IFA calls for pressure on EU to raise caps on Brexit-related aid

Budget 2018 submission by farmers urges State to seek assistance over weaker sterling

IFA president Joe Healy:  “Fifty per cent of our beef goes to the UK; 45 per cent goes to the EU but half of what goes to the EU travels through the UK to get there.” Photograph: Alan Betson

IFA president Joe Healy: “Fifty per cent of our beef goes to the UK; 45 per cent goes to the EU but half of what goes to the EU travels through the UK to get there.” Photograph: Alan Betson

 

The Government must pressure the European Union to raise caps on funding assistance to farmers severely hit by Brexit-related sterling depreciation, the Irish Farmers’ Association (IFA) has said.

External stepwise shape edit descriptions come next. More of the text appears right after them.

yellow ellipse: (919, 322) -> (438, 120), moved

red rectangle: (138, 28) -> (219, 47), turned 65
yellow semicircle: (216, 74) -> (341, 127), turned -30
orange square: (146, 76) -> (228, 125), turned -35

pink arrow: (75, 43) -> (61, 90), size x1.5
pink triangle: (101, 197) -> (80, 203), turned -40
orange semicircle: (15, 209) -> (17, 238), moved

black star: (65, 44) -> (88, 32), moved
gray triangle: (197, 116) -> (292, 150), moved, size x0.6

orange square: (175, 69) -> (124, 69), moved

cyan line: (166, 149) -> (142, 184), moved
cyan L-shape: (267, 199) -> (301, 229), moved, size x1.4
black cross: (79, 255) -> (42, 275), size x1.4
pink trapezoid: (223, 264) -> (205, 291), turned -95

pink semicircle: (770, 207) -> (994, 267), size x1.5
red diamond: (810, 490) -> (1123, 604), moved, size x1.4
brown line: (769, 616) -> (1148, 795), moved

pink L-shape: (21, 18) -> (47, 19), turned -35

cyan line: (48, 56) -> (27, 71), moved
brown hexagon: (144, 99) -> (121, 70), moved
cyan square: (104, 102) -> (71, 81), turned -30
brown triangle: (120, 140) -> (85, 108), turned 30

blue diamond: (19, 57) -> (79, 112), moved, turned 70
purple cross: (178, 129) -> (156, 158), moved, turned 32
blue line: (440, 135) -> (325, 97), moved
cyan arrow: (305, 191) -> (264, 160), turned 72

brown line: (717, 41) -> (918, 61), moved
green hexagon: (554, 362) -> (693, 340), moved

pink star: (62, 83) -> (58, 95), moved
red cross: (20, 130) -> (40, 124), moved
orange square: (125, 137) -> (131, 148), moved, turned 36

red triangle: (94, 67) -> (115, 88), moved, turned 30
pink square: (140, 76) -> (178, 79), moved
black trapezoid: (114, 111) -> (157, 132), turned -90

Speaking at its Budget 2018 submission launch on Wednesday, the association said market disturbance caused by the weakened currency had unequally affected member states and measures must be taken to address the Irish case.

EU-imposed state aid limits currently stand at €15,000 per individual for any assistance scheme.

With the Brexit negotiation process now under way, the fallout and potential damage to the agri-food sector is helping frame the approach to budget priorities through financial supports.

Addressing sterling depreciation and uncertainty in the aftermath of the UK’s vote to depart the EU, IFA president Joe Healy said “every time someone opened their mouth there was further movement and that uncertainty continued to affect the prices that we were getting for products”.

Anxieties have emerged in myriad areas – cheddar cheese which depends entirely on the UK market, “sudden and quick” casualties among mushroom producers, and the beef sector which took a €150 million hit in the last six months of 2016 following the devaluation of the pound.

“Forty per cent of all our agri-food exports go to the UK with a value of over €4 billion,” Mr Healy continued, “Fifty per cent of our beef goes to the UK; 45 per cent goes to the EU but half of what goes to the EU travels through the UK to get there. So they are the concerns.”

Financial relief

While calling on the Government to lobby the EU for a “greater level of flexibility” around EU-controlled state aid limits, the IFA’s budget document outlines several ways in which financial relief can be provided to its members.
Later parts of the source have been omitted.